Герату пока повезло… А корабль шел в Ленинград…

На исходе последней недели семьдесят девятого года, когда «ограниченный контингент» наших войск еще не успел войти на территорию Афганистана, я получил задачу нанести бомбовый удар по северо-западной окраине Герата. «Там засели мятежники», — было сказано мне. Десяток их или целая дивизия, в доме ли сидят или митингуют на городской площади — об этом никто ничего не знал.

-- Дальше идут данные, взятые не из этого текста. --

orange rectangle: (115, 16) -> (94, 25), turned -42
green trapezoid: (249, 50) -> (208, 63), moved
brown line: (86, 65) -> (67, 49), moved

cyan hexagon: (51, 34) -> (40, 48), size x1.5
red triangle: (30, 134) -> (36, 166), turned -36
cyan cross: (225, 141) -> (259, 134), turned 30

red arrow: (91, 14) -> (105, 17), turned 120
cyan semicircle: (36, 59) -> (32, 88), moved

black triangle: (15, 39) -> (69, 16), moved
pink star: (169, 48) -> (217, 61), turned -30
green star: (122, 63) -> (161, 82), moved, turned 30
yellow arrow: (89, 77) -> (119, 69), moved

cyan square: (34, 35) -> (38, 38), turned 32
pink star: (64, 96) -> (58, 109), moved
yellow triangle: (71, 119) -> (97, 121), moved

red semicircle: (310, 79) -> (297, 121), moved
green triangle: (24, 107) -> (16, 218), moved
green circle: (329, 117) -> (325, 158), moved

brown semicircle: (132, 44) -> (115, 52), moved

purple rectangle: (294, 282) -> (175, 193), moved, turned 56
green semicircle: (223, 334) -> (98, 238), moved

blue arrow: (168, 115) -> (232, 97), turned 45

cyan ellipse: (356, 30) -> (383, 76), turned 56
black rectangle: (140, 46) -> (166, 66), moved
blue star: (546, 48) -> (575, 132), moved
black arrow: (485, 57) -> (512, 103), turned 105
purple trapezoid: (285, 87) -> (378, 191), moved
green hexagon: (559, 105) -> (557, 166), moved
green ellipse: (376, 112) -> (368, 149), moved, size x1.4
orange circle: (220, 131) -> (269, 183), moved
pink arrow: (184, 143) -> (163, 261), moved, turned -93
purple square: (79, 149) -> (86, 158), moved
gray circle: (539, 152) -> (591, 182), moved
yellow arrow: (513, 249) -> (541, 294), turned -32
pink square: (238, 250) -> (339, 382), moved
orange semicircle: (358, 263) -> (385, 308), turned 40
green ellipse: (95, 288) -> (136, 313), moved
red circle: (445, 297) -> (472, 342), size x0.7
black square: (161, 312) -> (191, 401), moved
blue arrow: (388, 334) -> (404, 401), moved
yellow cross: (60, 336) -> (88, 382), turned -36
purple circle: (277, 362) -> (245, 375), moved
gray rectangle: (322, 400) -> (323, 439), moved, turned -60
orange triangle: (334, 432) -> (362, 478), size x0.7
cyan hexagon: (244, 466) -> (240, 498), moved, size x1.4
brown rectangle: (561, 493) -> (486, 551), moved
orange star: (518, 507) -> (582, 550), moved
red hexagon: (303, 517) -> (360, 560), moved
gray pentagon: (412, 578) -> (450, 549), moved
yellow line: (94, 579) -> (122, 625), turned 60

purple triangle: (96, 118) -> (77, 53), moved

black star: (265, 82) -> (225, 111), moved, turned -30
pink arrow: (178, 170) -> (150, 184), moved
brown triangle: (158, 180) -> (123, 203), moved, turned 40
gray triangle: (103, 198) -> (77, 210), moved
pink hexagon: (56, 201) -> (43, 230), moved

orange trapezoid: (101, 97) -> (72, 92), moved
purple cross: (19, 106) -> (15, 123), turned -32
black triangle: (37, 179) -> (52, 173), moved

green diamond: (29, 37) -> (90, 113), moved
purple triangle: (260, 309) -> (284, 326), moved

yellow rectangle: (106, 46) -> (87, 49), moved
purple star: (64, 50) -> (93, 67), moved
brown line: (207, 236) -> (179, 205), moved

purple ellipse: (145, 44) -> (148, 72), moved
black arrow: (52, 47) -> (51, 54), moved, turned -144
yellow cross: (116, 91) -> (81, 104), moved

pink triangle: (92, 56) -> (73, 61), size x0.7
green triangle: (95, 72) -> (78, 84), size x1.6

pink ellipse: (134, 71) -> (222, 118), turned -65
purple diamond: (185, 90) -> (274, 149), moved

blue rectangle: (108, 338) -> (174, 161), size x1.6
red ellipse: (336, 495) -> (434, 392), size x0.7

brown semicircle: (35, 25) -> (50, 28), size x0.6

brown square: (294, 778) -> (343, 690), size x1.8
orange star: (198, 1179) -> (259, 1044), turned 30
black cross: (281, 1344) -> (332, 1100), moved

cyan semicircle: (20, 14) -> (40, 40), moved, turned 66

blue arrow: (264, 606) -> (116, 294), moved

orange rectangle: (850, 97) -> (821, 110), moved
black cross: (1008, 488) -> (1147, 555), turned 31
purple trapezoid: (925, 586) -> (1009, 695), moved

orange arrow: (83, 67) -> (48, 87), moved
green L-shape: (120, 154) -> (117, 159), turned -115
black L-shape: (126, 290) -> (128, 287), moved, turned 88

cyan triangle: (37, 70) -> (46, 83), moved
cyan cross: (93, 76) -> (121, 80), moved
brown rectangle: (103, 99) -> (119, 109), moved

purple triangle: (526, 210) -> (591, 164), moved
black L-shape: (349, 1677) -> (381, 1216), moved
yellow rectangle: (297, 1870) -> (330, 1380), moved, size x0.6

Штаб пришел в движение — извлекаются документы, ведутся расчеты, перезваниваются разведчики.

Рассматриваю крупномасштабные карты. Компактный крупный город, прижатый к горам, река, дороги. В справочниках сказано: около 160 тысяч жителей. Да вот и все. Куда бросать бомбы, где точка прицеливания? Народу набьем — это точно, но разбомбим ли мятежников? А может, тамошний народ — это и есть мятежники?

Честно говоря, я очень смутно представлял афганскую путаницу в расстановке противоборствующих сил, не отличаясь этим от моих начальников. Настораживала быстрая и кровавая смена лидеров. Верные друзья в одночасье превращались в заклятых врагов, их сменяли неведомые миру новые фигуры с предписанием свыше — любить и жаловать. Игра с лидерами шла на уровне высшего партийного руководства обеих стран. Народ же, эта вечная и безответная жертва политиков, в этом афганском марафоне, как водится, не участвовал.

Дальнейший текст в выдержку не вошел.